## Records to process
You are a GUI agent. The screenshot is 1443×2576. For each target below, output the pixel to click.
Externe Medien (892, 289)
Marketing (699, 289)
...
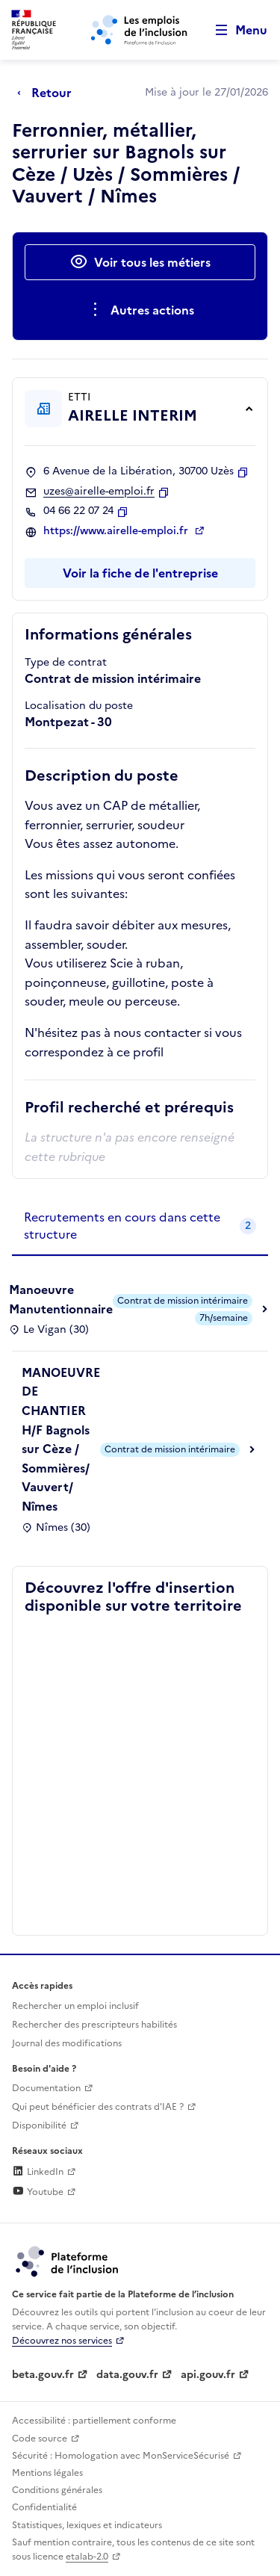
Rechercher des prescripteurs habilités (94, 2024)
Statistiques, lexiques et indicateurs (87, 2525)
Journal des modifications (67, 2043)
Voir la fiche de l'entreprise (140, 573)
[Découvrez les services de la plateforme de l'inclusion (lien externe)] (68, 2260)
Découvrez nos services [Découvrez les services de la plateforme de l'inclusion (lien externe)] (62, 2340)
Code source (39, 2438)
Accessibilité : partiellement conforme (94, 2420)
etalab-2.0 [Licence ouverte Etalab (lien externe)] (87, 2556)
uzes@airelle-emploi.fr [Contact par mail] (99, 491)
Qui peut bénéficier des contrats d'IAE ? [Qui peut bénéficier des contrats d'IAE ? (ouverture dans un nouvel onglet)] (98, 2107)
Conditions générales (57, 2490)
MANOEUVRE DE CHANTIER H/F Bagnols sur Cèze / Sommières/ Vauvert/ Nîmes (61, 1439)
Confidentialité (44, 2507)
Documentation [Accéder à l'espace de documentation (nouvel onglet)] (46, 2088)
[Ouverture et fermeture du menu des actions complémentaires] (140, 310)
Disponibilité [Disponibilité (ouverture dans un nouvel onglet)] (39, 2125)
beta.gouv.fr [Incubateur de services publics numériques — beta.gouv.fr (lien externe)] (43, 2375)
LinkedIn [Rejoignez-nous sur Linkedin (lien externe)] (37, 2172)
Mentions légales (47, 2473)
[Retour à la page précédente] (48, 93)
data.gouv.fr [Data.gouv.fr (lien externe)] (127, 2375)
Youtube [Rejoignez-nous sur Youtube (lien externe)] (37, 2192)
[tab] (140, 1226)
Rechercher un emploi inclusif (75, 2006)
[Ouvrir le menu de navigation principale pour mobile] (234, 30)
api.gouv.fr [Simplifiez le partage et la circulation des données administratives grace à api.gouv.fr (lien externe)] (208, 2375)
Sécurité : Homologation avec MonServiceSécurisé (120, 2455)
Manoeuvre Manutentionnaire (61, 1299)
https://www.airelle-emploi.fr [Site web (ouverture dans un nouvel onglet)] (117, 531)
---
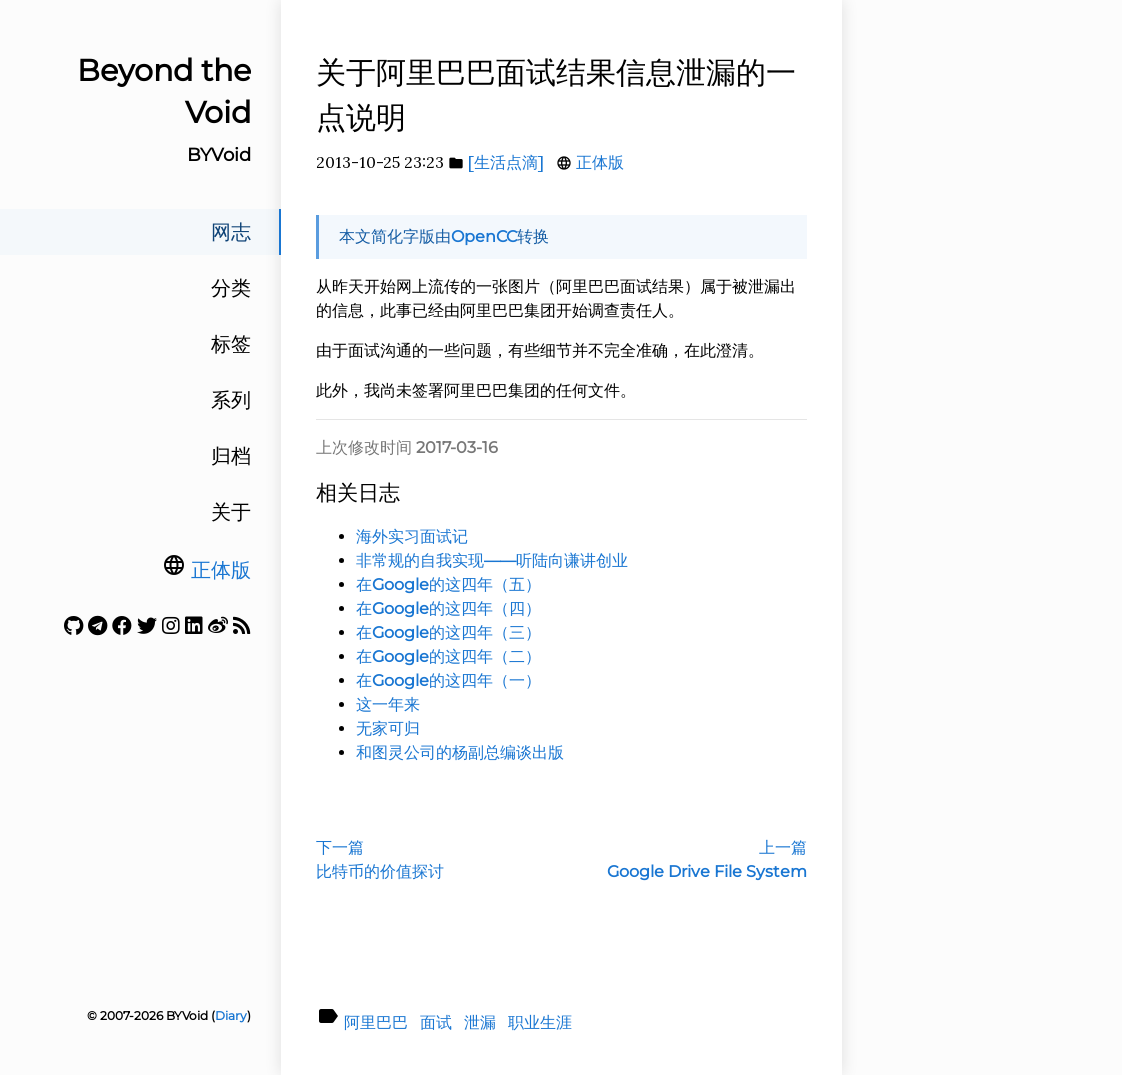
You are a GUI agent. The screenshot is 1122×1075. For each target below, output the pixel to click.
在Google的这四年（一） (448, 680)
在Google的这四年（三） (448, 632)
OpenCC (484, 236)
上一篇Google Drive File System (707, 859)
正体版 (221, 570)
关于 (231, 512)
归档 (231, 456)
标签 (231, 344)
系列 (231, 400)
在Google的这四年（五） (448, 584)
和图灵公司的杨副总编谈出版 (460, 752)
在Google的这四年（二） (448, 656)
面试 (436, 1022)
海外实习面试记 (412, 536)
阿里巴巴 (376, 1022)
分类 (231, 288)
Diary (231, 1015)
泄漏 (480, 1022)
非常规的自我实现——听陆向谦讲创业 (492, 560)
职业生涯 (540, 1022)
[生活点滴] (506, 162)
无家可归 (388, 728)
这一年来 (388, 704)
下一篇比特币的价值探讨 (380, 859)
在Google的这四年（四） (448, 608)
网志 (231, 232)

## Problem details
Work out how many lines in the entries hold the string "emploi". Your answer should consist solely of that number.

## Solution for this problem
3